Australian Army succeeds in producing AM armoured vehicle parts in the field

November 1, 2021

An Additive Manufacturing Cell soldier with the additively manufactured wheel bearing part which took just twenty-nine minutes to build (Courtesy SPEE3D)

SPEE3D, Melbourne, Australia, reports that the Australian Army has proven it is possible to additively manufacture and replace armoured vehicle parts in the field, having done so during Exercise Koolendong, an annual bilateral military exercise between the Australian Army and the Marine Rotational Force – Darwin.

Various parts for the M113 Armored Personnel Carrier were replaced with metal parts additively manufactured on-site, using SPEE3D’s cold-spray AM WarpSPEE3D metal AM machine. Parts were identified, additively manufactured, certified and subsequently installed on vehicles.

The Australian Army is rapidly developing its metal manufacturing capability and, with the WarpSPEE3D, is said to be able to create significantly faster and more cost-effective metal part production than any other process. The machine can additively manufacture large metal parts up to 40 kg at a record rate of 100 g per minute.

SPEE3D has been working closely with the Australian Army and Royal Australian Navy to bring this capability to the Australian Defence Force with world-first field trials designed to test the feasibility of deploying metal AM as a capability, both in barracks and in the field. A number of field trials in 2020 resulted in over fifty case studies of printable parts and demonstrated that SPEE3D’s WarpSPEE3D machine was robust enough to operate in remote Australian bushland.

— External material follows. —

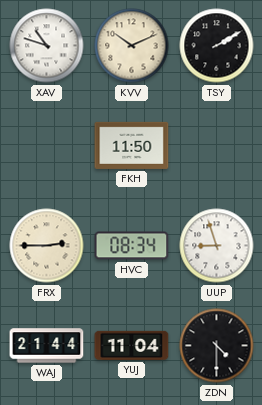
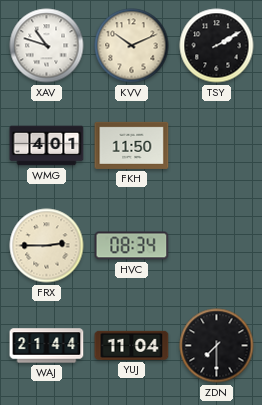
WMG: none -> 4:01
UUP: 8:57 -> none
ZDN: 4:30 -> 7:30
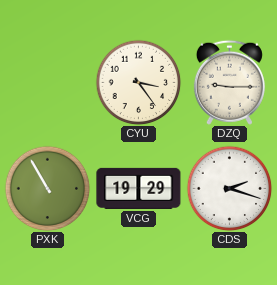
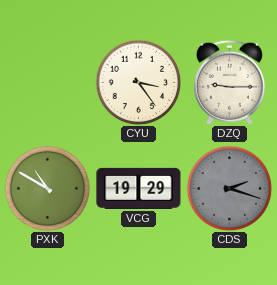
PXK: 10:55 -> 10:50
CDS dial: white -> grey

The programme was extended in 2021 to verify initial results.

Throughout 2021, SPEE3D states that it has been helping train the Australian Army’s first military Additive Manufacturing Cell (AMC) technicians who specialise in the production of metal AM parts, from design, building, machining, heat-treatment, through to certification. In the remote bushland of Bradshaw Training Area in the Northern Territory, the AMC and SPEE3D recently tested the WarpSPEE3D as part of its toughest trial yet. The machine was transported in a round trip over 1200 km, over rough terrain, to operate in hot and dusty conditions for three weeks.

During the trial, the AMC produced more than a dozen different replacement parts for the M113 Armored Personnel Carrier, a vehicle that has been used by the Australian Army for over forty years. The trial aimed to prove metal AM can produce high-quality, military-grade parts that can be validated and certified for use in the field. One of the parts produced was an M113 wheel bearing cover, a part which is often damaged by trees when driven through bushland. The two-kilogram wheel bearing cover was additively manufactured in just twenty-nine minutes at a cost of $100. The team were able to additively manufacture, heat treat, machine, test and validate the parts in the field as well as redesign and fortify some parts, reducing the risk of future damage.

Byron Kennedy, SPEE3D’s CEO, commented “This is a great example of how expeditionary Metal 3D Printing can improve Defence readiness. Field trials conducted in 2020 proved SPEE3D technology was deployable. This year’s trial extension was bigger, longer, and more remote, making it the worlds’ toughest and longest metal 3D printing trial so far.”